Thinking about sandboxing

Nils Goroll slink at schokola.de
Wed Feb 11 16:01:09 CET 2015


Hi phk,

I like your thoughts, but with Solaris privileges and Linux capabilities, I do
see some additional aspects to consider (I will refer to both as "privileges"
below):

* With a privilege aware process, the ability to switch uids does not imply
  any other super cow powers.

* varnish should not require the file_chown/CAP_CHOWN (chown files owned by
  other users) nor file_chown_self (solaris "giveaway") privileges.

I think the varnishd master process (level#0) should continue to run as a
different $master_user (root) than $user (varnish) in order to tie elevated
privileges (opening reserved ports, setuid, fork, etc.) to that user and not
require them for the varnish $user [even if the user is root, least privileges
may be in effect and the master process may start with a reduced privilege set].

In this scenario...

On 11/02/15 10:39, Poul-Henning Kamp wrote:
> 
> -n directory: 		755 $user:$group
> 	_.vsm		640 $user:$group_vsm	(!feature::public_vsm)
> 	_.vsm		644 $user:$group_vsm	(feature::public_vsm)
> 	_.secret	640 $user:$group
> 	vcl.*.c		660 $user:$group	(temporary file)
> 	vcl.*.so	440 $user:$group

$master_user (root) would not be able to open any of these files (or only _.vsm
for feature::public_vsm), unless it was also a member of $group and/or
$group_vsm. I don't want my root user to be a member of the varnish $group.

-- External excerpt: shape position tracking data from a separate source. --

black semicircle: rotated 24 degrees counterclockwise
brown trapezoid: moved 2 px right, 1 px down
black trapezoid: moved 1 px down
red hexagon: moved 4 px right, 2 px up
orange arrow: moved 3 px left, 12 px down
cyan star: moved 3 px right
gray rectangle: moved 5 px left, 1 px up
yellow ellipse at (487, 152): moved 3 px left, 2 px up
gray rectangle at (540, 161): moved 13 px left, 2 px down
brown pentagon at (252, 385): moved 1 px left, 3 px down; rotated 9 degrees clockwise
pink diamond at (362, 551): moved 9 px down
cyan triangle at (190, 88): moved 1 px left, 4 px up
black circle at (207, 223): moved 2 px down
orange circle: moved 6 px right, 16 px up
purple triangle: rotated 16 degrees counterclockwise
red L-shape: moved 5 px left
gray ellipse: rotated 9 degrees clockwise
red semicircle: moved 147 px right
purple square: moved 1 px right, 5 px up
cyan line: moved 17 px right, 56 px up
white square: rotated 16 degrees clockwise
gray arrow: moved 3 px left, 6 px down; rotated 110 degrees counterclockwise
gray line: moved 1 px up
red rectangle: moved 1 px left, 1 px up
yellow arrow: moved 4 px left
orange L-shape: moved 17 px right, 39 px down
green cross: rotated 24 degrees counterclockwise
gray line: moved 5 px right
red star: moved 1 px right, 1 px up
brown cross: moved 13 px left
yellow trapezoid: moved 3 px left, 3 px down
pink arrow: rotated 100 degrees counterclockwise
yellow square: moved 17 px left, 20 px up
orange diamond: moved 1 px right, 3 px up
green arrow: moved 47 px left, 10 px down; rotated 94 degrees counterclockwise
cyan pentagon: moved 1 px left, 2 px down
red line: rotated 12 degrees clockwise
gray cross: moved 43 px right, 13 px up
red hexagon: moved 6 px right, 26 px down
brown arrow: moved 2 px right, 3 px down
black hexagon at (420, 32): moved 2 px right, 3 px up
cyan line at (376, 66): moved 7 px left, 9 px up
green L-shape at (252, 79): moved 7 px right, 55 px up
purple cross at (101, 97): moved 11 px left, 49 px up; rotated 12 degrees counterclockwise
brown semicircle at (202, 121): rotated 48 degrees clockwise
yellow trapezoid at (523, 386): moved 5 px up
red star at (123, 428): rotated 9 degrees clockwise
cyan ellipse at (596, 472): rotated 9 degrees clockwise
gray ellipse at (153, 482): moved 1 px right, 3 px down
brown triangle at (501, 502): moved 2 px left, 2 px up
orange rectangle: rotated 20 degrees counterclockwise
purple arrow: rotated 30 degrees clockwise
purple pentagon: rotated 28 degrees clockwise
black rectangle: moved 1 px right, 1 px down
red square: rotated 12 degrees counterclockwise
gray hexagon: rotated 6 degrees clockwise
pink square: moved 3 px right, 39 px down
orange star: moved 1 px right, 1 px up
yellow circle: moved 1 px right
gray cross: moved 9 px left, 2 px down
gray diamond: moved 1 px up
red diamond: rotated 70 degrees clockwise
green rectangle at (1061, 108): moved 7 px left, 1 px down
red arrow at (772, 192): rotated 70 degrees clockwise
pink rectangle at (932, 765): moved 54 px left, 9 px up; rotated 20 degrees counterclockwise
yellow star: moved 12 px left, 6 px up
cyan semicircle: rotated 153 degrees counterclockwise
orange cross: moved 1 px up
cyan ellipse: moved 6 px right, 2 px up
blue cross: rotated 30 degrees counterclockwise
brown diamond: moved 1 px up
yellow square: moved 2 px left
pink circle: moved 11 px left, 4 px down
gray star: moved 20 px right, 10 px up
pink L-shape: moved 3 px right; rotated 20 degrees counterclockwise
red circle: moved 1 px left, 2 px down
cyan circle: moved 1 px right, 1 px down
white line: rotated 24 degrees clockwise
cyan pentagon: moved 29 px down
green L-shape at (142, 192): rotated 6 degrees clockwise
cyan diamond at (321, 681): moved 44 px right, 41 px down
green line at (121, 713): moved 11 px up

Creating them as $master_user (root) and giving them away would be an option
requiring one or the other chown privilege, which I think we can avoid:

I suggest to have a configurable $vcc_dir which defaults to sit next to the -n
directory (so by default it gets created in the same parent directory). The
master process would create the -n directory, the vcc subprocesses would create
the $vcc_dir. No chown involved. We'd end up with the following permissions:


# e.g. /tmp/varnish_name

-n directory: 		755 $master_user:$group
	_.vsm		640 $master_user:$group_vsm	(!feature::public_vsm)
	_.vsm		644 $master_user:$group_vsm	(feature::public_vsm)
	_.secret	640 $master_user:$group

# e.g. /tmp/varnish_name.vcc

$vcc_dir: 		750 $user:$group
	vcl.*.c		660 $user:$group	(temporary file)
	vcl.*.so	440 $user:$group

mode 750 of $vcc_dir would add marginal security (avoiding unprivileged users to
get to know about vcl names).

As is the case now, the WORKER subprocess would inherit the _.vsm mmapped, so it
wouldn't need write permission to the file.


On 11/02/15 10:39, Poul-Henning Kamp wrote:>     $group_cc
> 	Platform dependent group added to the CC subprocess for
> 	access to C-compiler bits.  (default: empty)

can you elaborate on this? Can you give an example what this is to be used for?
How would you "add" the group to the subprocess?